Did you see an online advertisement that featured a candidate or ballot measure in a San Francisco election? Are you curious about who paid for it? This page provides general information about how disclaimers can help you find out who paid for the ad that you saw online. It also explains which ads must have disclaimers and what to do if you see an ad that should have a disclaimer but does not.
What is a Disclaimer?
A disclaimer is a short message that identifies the committee who paid for the ad. An example of a disclaimer is “Ad paid for by Alice Jones for Mayor. Financial disclosures are available at sfethics.org.” This disclaimer tells you that a committee called “Alice Jones for Mayor” paid for the ad. It also tells you that you can visit the Ethics Commission’s website to see financial disclosures filed by that committee.
What information should a disclaimer include?
The specific language in a disclaimer can vary. The most basic disclaimer simply states the name of the committee that paid for the ad and states that you can find financial disclosures at sfethics.org. Certain disclaimers must also state the names of other people or committees that contributed money to the committee paying for the ad. These disclaimers will say “Major committee funding from” and list the names of the contributors.

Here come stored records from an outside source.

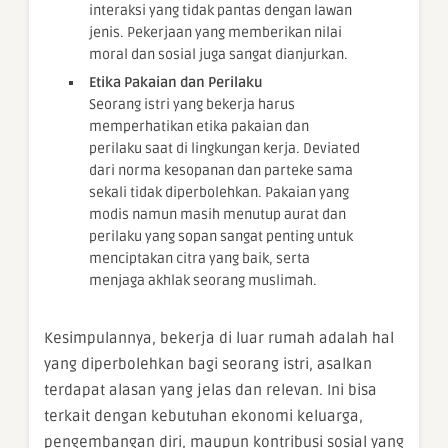
interaksi yang tidak pantas dengan lawan
jenis. Pekerjaan yang memberikan nilai
moral dan sosial juga sangat dianjurkan.
Etika Pakaian dan Perilaku
Seorang istri yang bekerja harus
memperhatikan etika pakaian dan
perilaku saat di lingkungan kerja. Deviated
dari norma kesopanan dan parteke sama
sekali tidak diperbolehkan. Pakaian yang
modis namun masih menutup aurat dan
perilaku yang sopan sangat penting untuk
menciptakan citra yang baik, serta
menjaga akhlak seorang muslimah.
Kesimpulannya, bekerja di luar rumah adalah hal
yang diperbolehkan bagi seorang istri, asalkan
terdapat alasan yang jelas dan relevan. Ini bisa
terkait dengan kebutuhan ekonomi keluarga,
pengembangan diri, maupun kontribusi sosial yang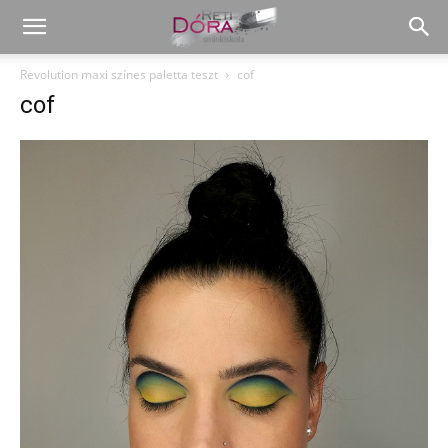
Revolution maxi színes paletta teszt
cof
cof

Some ads that appear online, such as certain social media ads, don’t have to state the name of the committee that paid for the ad. However, such ads have to include a link to a webpage where you can view a full disclaimer. The link will say “Who paid for this ad?” and by clicking on this link you should able to see a full disclaimer.
What do I do if I am not familiar with the Committee that paid for the ad?
Sometimes, you will not recognize the name of the committee that is listed in the disclaimer. If you want to learn more about the committee, you can see information about it by visiting sfethics.org. The Commission’s Data Dashboards are the best way to see who contributed money to the committee and how the committee is spending its money. Click here to learn how to use the Data Dashboards.
Did you see an online ad without a disclaimer?
Not all ads that you see online require a disclaimer. An ad has to have a disclaimer only if it clearly refers to a candidate or ballot measure that will appear on the ballot. For example, ads that discuss a major political issue but do not refer to a candidate or ballot measure do not need to have a disclaimer.
Also, if displaying the disclaimer would be impracticable because of the specific technology used to make the communication, then a disclaimer may not be required. Additionally, the organization or person responsible for the ad may not be required to provide a disclaimer because they are spending less than $1,000 in total on all communications or have raised less than $2,000 in contributions.